▶ _Task prompt_: Please return the records below exactly as they stand, with the pictures removed.

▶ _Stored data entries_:
- - -
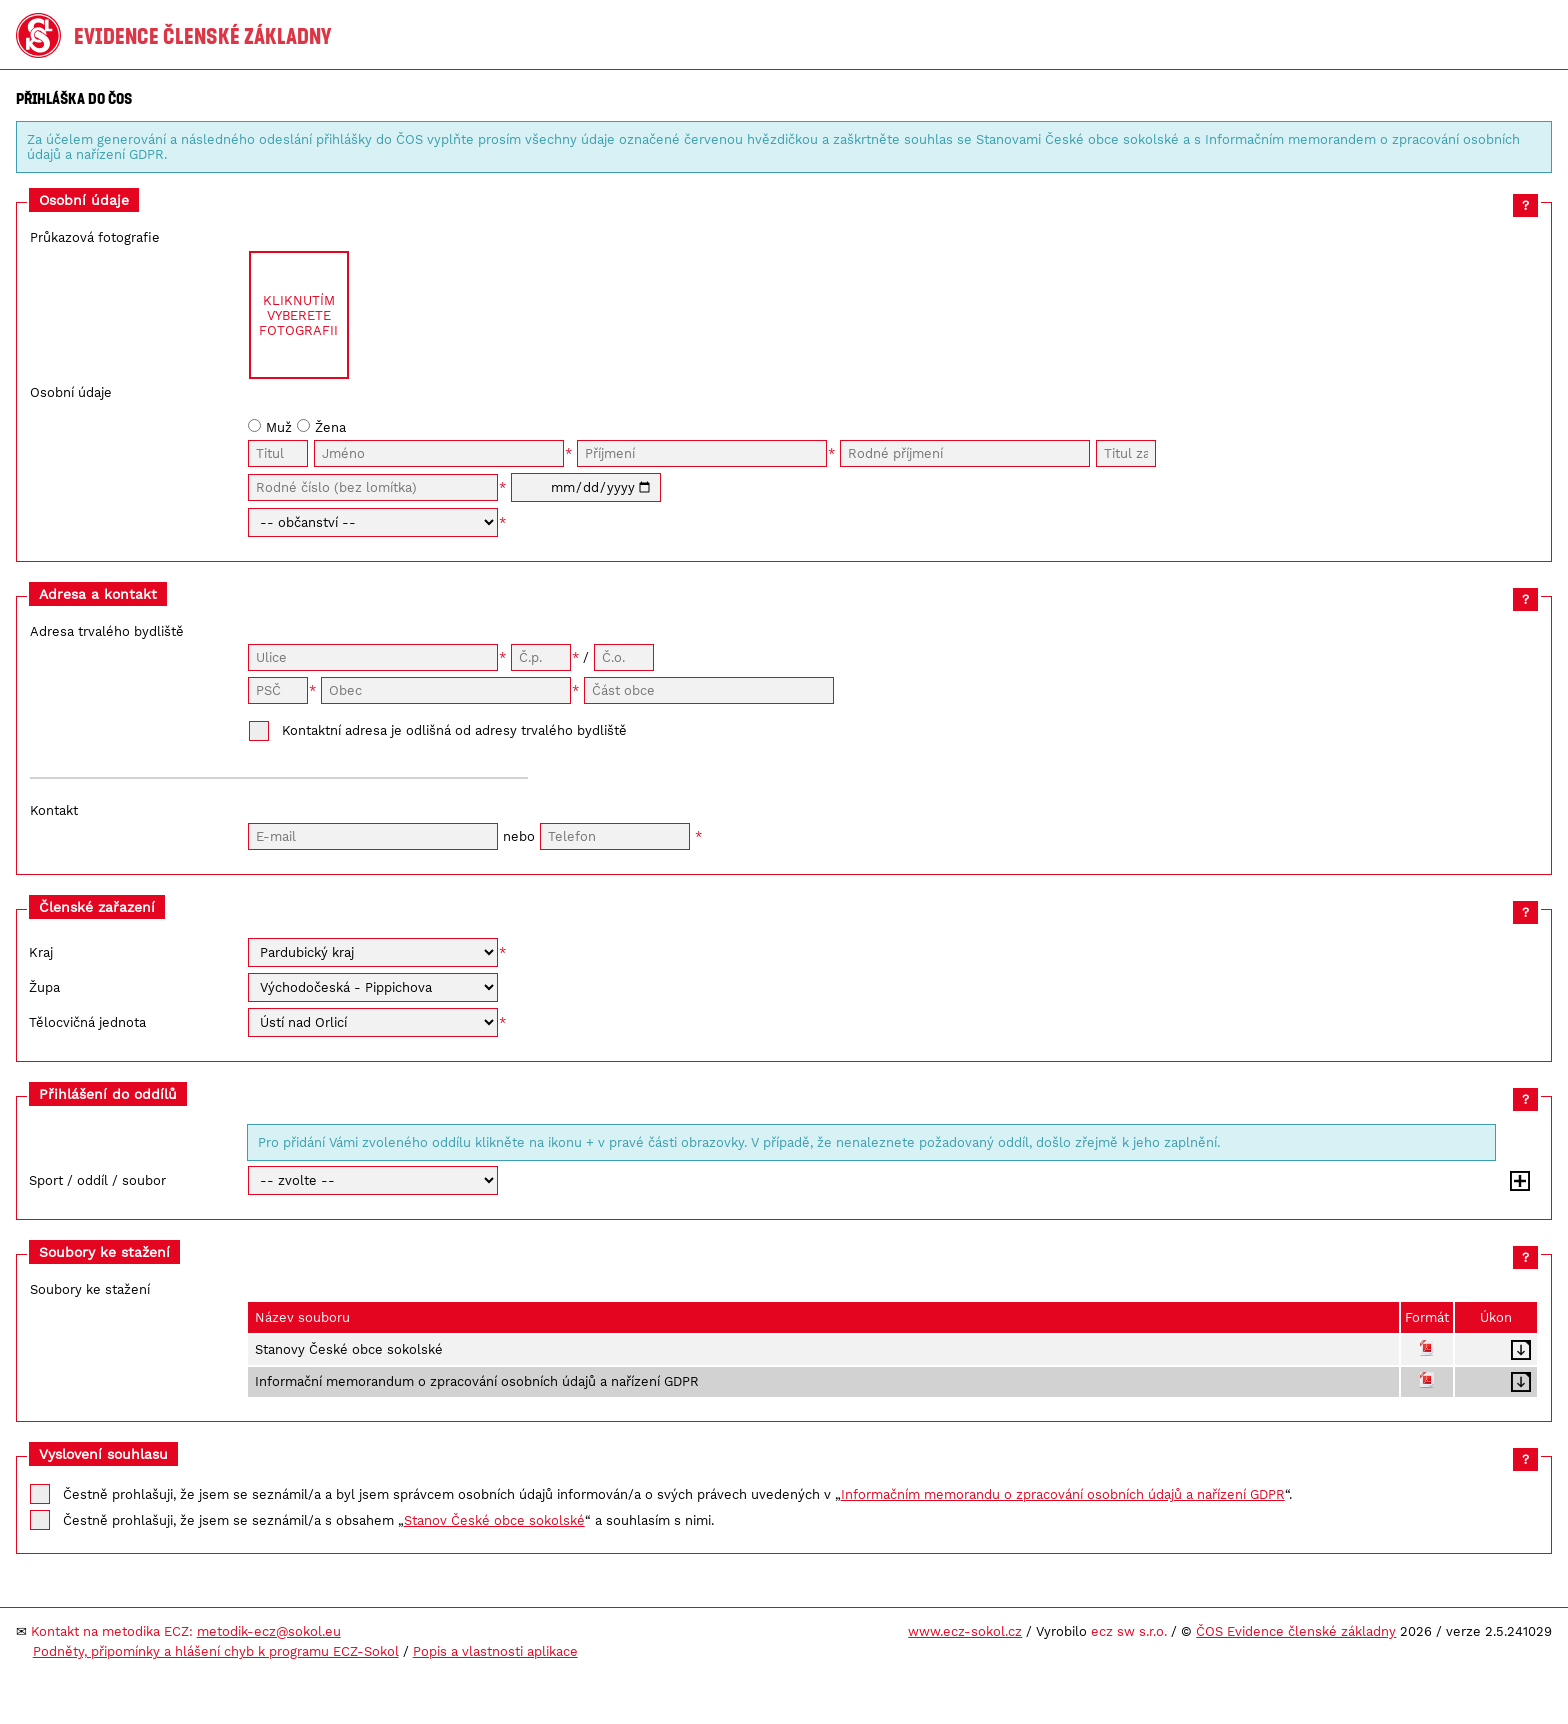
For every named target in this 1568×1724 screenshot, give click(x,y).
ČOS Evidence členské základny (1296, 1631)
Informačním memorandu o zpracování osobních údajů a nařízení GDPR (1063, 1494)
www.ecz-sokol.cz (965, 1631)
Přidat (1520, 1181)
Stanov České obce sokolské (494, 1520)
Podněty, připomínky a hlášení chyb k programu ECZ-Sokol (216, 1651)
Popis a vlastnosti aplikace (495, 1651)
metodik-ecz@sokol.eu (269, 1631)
- - -
▶ _Solution below_:
For every named target in this 1568×1724 screenshot, give click(x,y).
ČOS Evidence členské základny (1296, 1631)
Informačním memorandu o zpracování osobních údajů a nařízení GDPR (1063, 1494)
www.ecz-sokol.cz (965, 1631)
Přidat (1520, 1181)
Stanov České obce sokolské (494, 1520)
Podněty, připomínky a hlášení chyb k programu ECZ-Sokol (216, 1651)
Popis a vlastnosti aplikace (495, 1651)
metodik-ecz@sokol.eu (269, 1631)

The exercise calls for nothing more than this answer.